Children with hypocalcemia should receive calcium chloride 10% at the dose of 10 to 20 mg/kg and at a rate that is less than 100 mg/min. Children with normal iodized calcium levels while in shock should not receive calcium as this has been associated with increased mortality.
During the early stage of fluid resuscitation of a child in shock, the initial bolus of 20 ml/kg isotonic saline should be repeated up to three times over the period of 15 minutes. If the child remains in shock after three bolus infusions, it is very likely that the child is hemorrhaging.
In that case, whole blood or packed red blood cells might be indicated. Children who develop rales or acute hepatomegaly during the acute management of shock should be discontinued from fluid resuscitation therapy and inotropic therapy should be initiated.
Children with cardiogenic shock should receive an initial bolus of 5 to 10 ml/kg of isotonic saline instead of the typical 20 ml/kg dose. Inotropic therapy should be initiated in this cohort of patients as early as possible.

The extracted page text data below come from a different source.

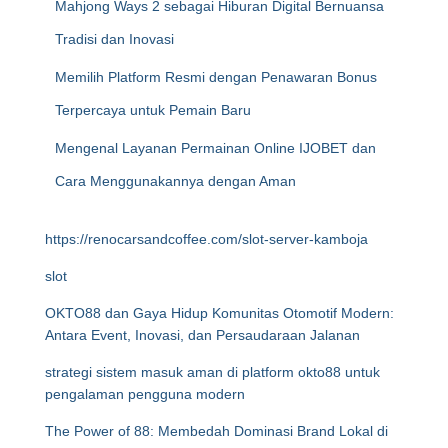
Mahjong Ways 2 sebagai Hiburan Digital Bernuansa
Tradisi dan Inovasi
Memilih Platform Resmi dengan Penawaran Bonus
Terpercaya untuk Pemain Baru
Mengenal Layanan Permainan Online IJOBET dan
Cara Menggunakannya dengan Aman
https://renocarsandcoffee.com/slot-server-kamboja
slot
OKTO88 dan Gaya Hidup Komunitas Otomotif Modern:
Antara Event, Inovasi, dan Persaudaraan Jalanan
strategi sistem masuk aman di platform okto88 untuk
pengalaman pengguna modern
The Power of 88: Membedah Dominasi Brand Lokal di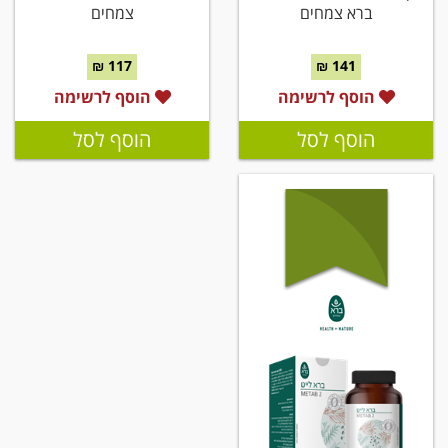
ברא צמחים
צמחים
117 ₪
141 ₪
הוסף לרשימה
הוסף לרשימה
הוסף לסל
הוסף לסל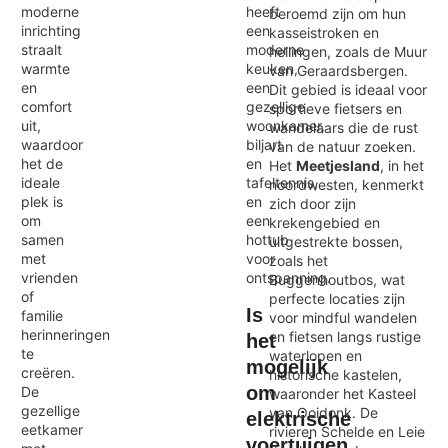
moderne
heeft
beroemd zijn om hun
inrichting
een
kasseistroken en
straalt
moderne
hellingen, zoals de Muur
warmte
keuken,
van Geraardsbergen.
en
een
Dit gebied is ideaal voor
comfort
gezellige
sportieve fietsers en
uit,
woonkamer,
wandelaars die de rust
waardoor
biljart
van de natuur zoeken.
het de
en
Het
Meetjesland
, in het
ideale
tafeltennis,
noordwesten, kenmerkt
plek is
en
zich door zijn
om
een
krekengebied en
samen
hottub
uitgestrekte bossen,
met
voor
zoals het
vrienden
ontspanning.
Buggenhoutbos, wat
of
perfecte locaties zijn
Is
familie
voor mindful wandelen
herinneringen
en fietsen langs rustige
het
te
waterlopen en
mogelijk
creëren.
historische kastelen,
om
De
waaronder het Kasteel
gezellige
van Ooidonk. De
elektrische
eetkamer
rivieren Schelde en Leie
voertuigen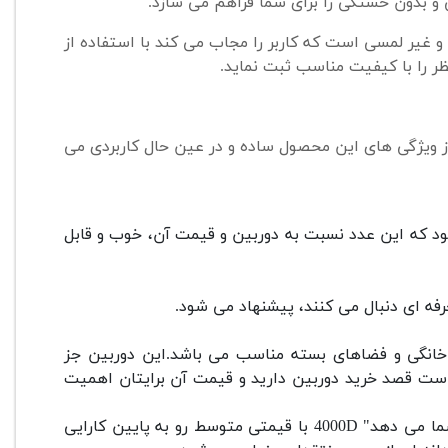
و بدون خستگی را برای شما فراهم می سازد.
انی کانن، دارای صفحه نمایش 2.7 اینچی، ثابت و غیر لمسی است که کاربر را مجاب می کند با استفاده از
ظر را با کیفیت مناسب ثبت نماید.
 ویژگی های این محصول ساده و در عین حال کاربردی می
تری، امکان ثبت 500 تصویر فراهم می شود که این عدد نسبت به دوربین و قیمت آن، خوب و قابل
ی های خانگی و فضاهای بسته مناسب می باشد.این دوربین جز
ر است قصد خرید دوربین دارید و قیمت آن برایتان اهمیت
"دوربین 4000D کانن یک راحل اساسی برای عکاسی ارزان قیمت به شما می دهد" 4000D با قیمتی متوسط رو به پایین کارایی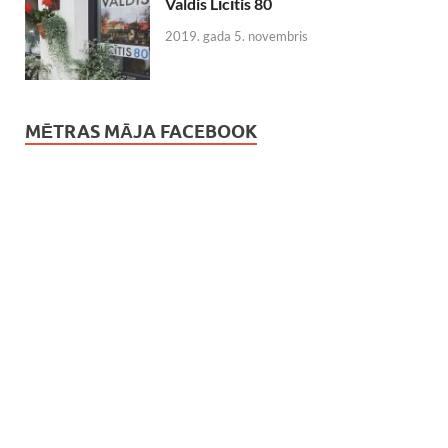
Valdis Līcītis 80
2019. gada 5. novembris
MĒTRAS MĀJA FACEBOOK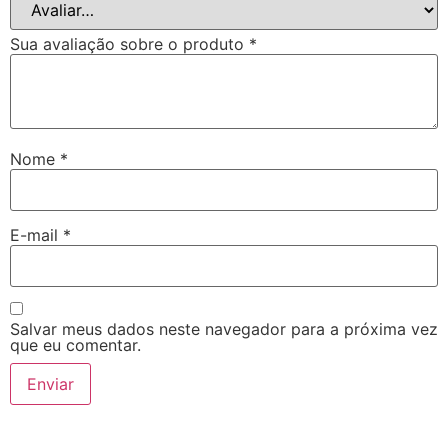
Sua avaliação sobre o produto
*
Nome
*
E-mail
*
Salvar meus dados neste navegador para a próxima vez
que eu comentar.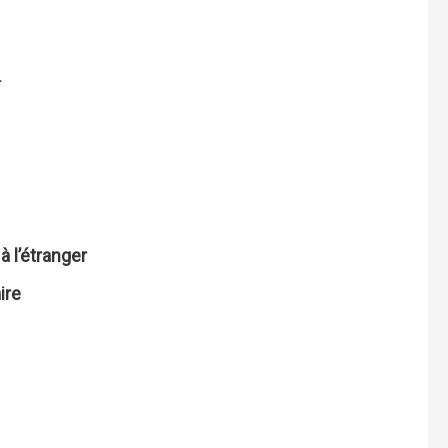
.
 l’étranger
ire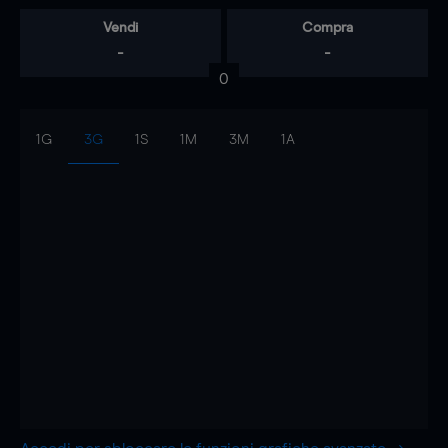
Vendi
Compra
-
-
0
1G
3G
1S
1M
3M
1A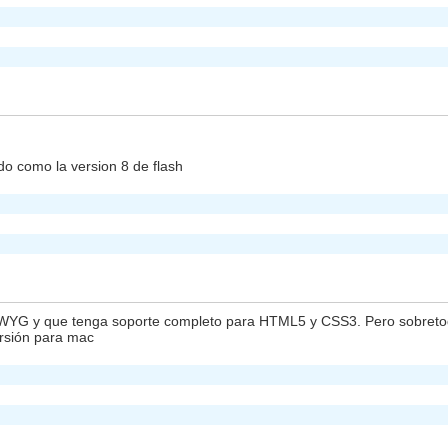
do como la version 8 de flash
G y que tenga soporte completo para HTML5 y CSS3. Pero sobretodo
ersión para mac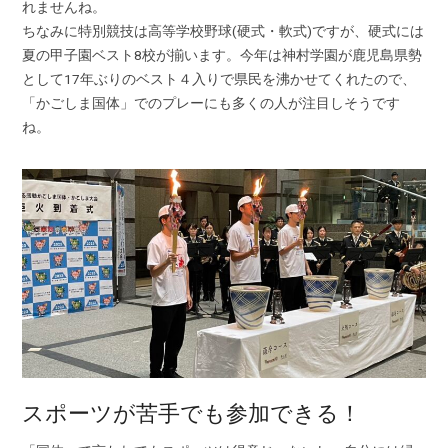
れませんね。
ちなみに特別競技は高等学校野球(硬式・軟式)ですが、硬式には
夏の甲子園ベスト8校が揃います。今年は神村学園が鹿児島県勢
として17年ぶりのベスト４入りで県民を沸かせてくれたので、
「かごしま国体」でのプレーにも多くの人が注目しそうです
ね。
スポーツが苦手でも参加できる！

If after 15 minutes of initial fluid resuscitation the child starts improving, then the child should be admitted to the pediatric intensive care unit for further management. Children who have fluid refractory shock should be initiated on dopamine therapy and a central venous access to assess central venous pressure should be obtained. Children who do not respond to dopamine or fluid therapy might benefit from epinephrine or norepinephrine administration.
When septic shock is suspected, empirical antibiotic therapy should be initiated within the first hour of diagnosis of sepsis. Delayed antibiotics administration has been associated with increased mortality and multiorgan failure in children with septic shock. Whenever possible, blood cultures should be obtained before initiating antibiotic therapy.
The antibiotic regimen is dependent on the child’s age. Neonates usually receive a combination of ampicillin and gentamicin. Infants and young children should receive a third-generation cephalosporin combined with vancomycin. Intravenous immunoglobulins are useless in the management of septic shock in children.
Children who fail to respond to inotropic therapy and fluid replacement therapy might have pericardial effusion, pneumothorax or pulmonary embolism as the etiology of their shock state. In that case, the urgent correction of these etiologies might be life-saving. Children without any apparent cause of fluid and inotropic refractory shock might have an endocrine emergency such as hypothyroidism or adrenal insufficiency.
The administration of corticosteroids in children with septic shock is not supported by evidence. Children with adrenocortical failure or infarction should receive hydrocortisone in the dose of 50 to 100 mg/m2/day intravenously. The determination of absolute or relative adrenal insufficiency is difficult in children with shock but some experts prefer to start corticosteroid replacement therapy when baseline cortisol levels are less than 20 microgram/dL.